Thankfully, there are workarounds! We utilize osxcross, a Linux and BSD macOS cross-toolchain that provides these bundled in. In a different build container in Dagger, our target then becomes:

targets := []buildTarget{
    {"darwin", "amd64", "o64-clang", "o64-clang++", cgoFlags, cgoLdFlags},
    {"darwin", "arm64", "oa64-clang", "oa64-clang++", cgoFlags, cgoLdFlags},
}

where o64-clang and o64-clang++ are the CC and CXX compilers provided by osxcross.

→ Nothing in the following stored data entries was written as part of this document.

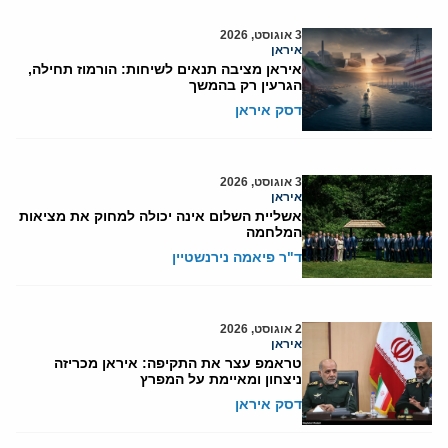
3 אוגוסט, 2026
איראן
איראן מציבה תנאים לשיחות: הורמוז תחילה,
הגרעין רק בהמשך
דסק איראן
3 אוגוסט, 2026
איראן
אשליית השלום אינה יכולה למחוק את מציאות
המלחמה
ד"ר פיאמה נירנשטיין
2 אוגוסט, 2026
איראן
טראמפ עצר את התקיפה: איראן מכריזה
ניצחון ומאיימת על המפרץ
דסק איראן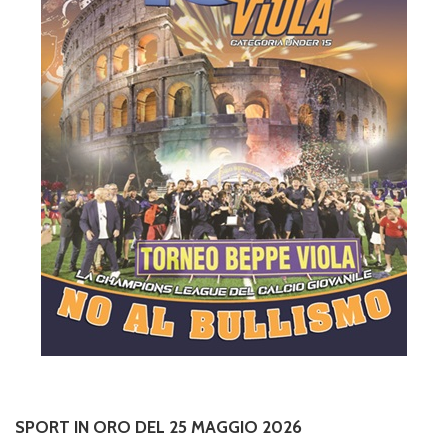
SPORT IN ORO DEL 25 MAGGIO 2026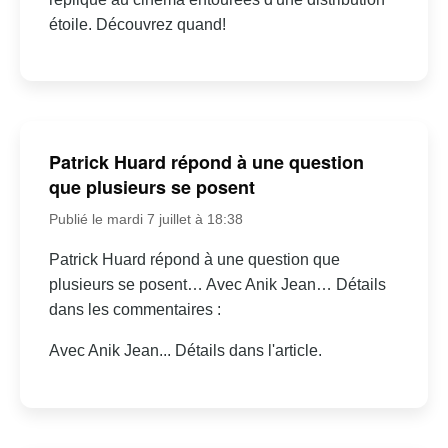
étoile. Découvrez quand!
Patrick Huard répond à une question
que plusieurs se posent
Publié le mardi 7 juillet à 18:38
Patrick Huard répond à une question que
plusieurs se posent… Avec Anik Jean… Détails
dans les commentaires :
Avec Anik Jean... Détails dans l'article.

This isn’t the most practical and eventually we’ll probably align on running this part of the build & release pipeline natively on macOS. Maybe some day Apple will align with the Linux ecosystem and make their dev SDK available!

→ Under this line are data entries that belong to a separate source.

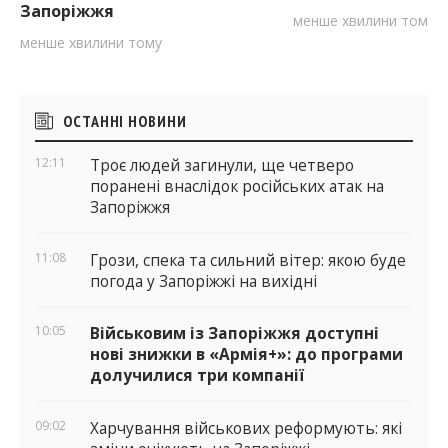
Запоріжжя
менше хвилини тому
менше хвилини тому
Бічні
ОСТАННІ НОВИНИ
віджети
12:11
Троє людей загинули, ще четверо
поранені внаслідок російських атак на
Запоріжжя
11:08
Грози, спека та сильний вітер: якою буде
погода у Запоріжжі на вихідні
10:05
Військовим із Запоріжжя доступні
нові знижки в «Армія+»: до програми
долучилися три компанії
09:02
Харчування військових реформують: які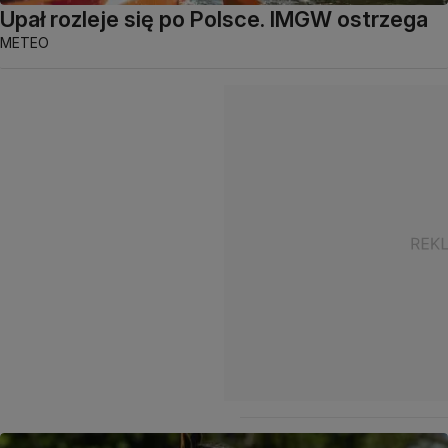
Upał rozleje się po Polsce. IMGW ostrzega
METEO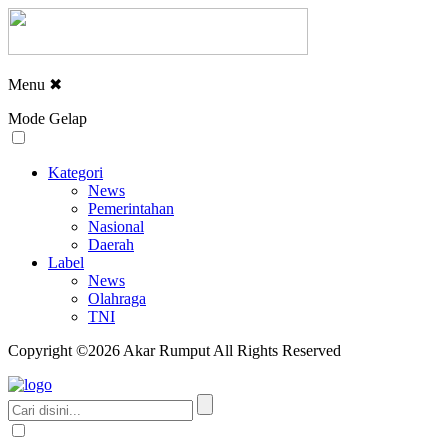
Menu
✖
Mode Gelap
Kategori
News
Pemerintahan
Nasional
Daerah
Label
News
Olahraga
TNI
Copyright ©2026 Akar Rumput All Rights Reserved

There’s much much more to this story, and you can inspect the tapes Dagger modules and pipelines for yourself: it’s all open source!

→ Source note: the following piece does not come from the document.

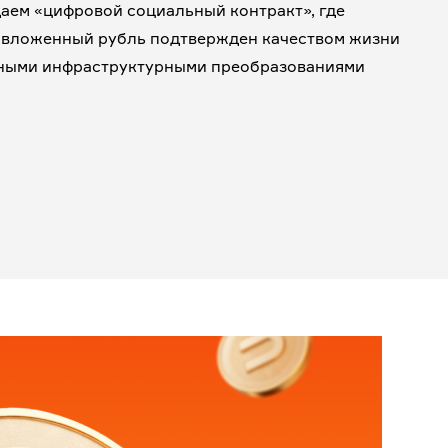
аем «цифровой социальный контракт», где
вложенный рубль подтвержден качеством жизни
ными инфраструктурными преобразованиями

To recap: cross compiling a CGO project like tapes, which requires sqlite3 and sqlite-vec, would mean managing separate CC and CXX toolchains per target architecture on a matrix of machines, wrangling platform-specific libraries and headers, and stitching it all together with very brittle CI yamls.

Instead, with Zig and Dagger:

  • Zig gives us a single, drop-in CC/CXX compiler that targets any architecture without installing separate cross-compilation toolchains.
  • Dagger gives us a reproducible, cached, container-based build environment that runs locally and in CI, all written in Go (not a bunch of yamls).
  • osxcross as a temporary pragmatic workaround for darwin macOS targets.

The result is a build pipeline that’s portable and reproducible that lets us quickly accelerate development efforts (in CI and locally)!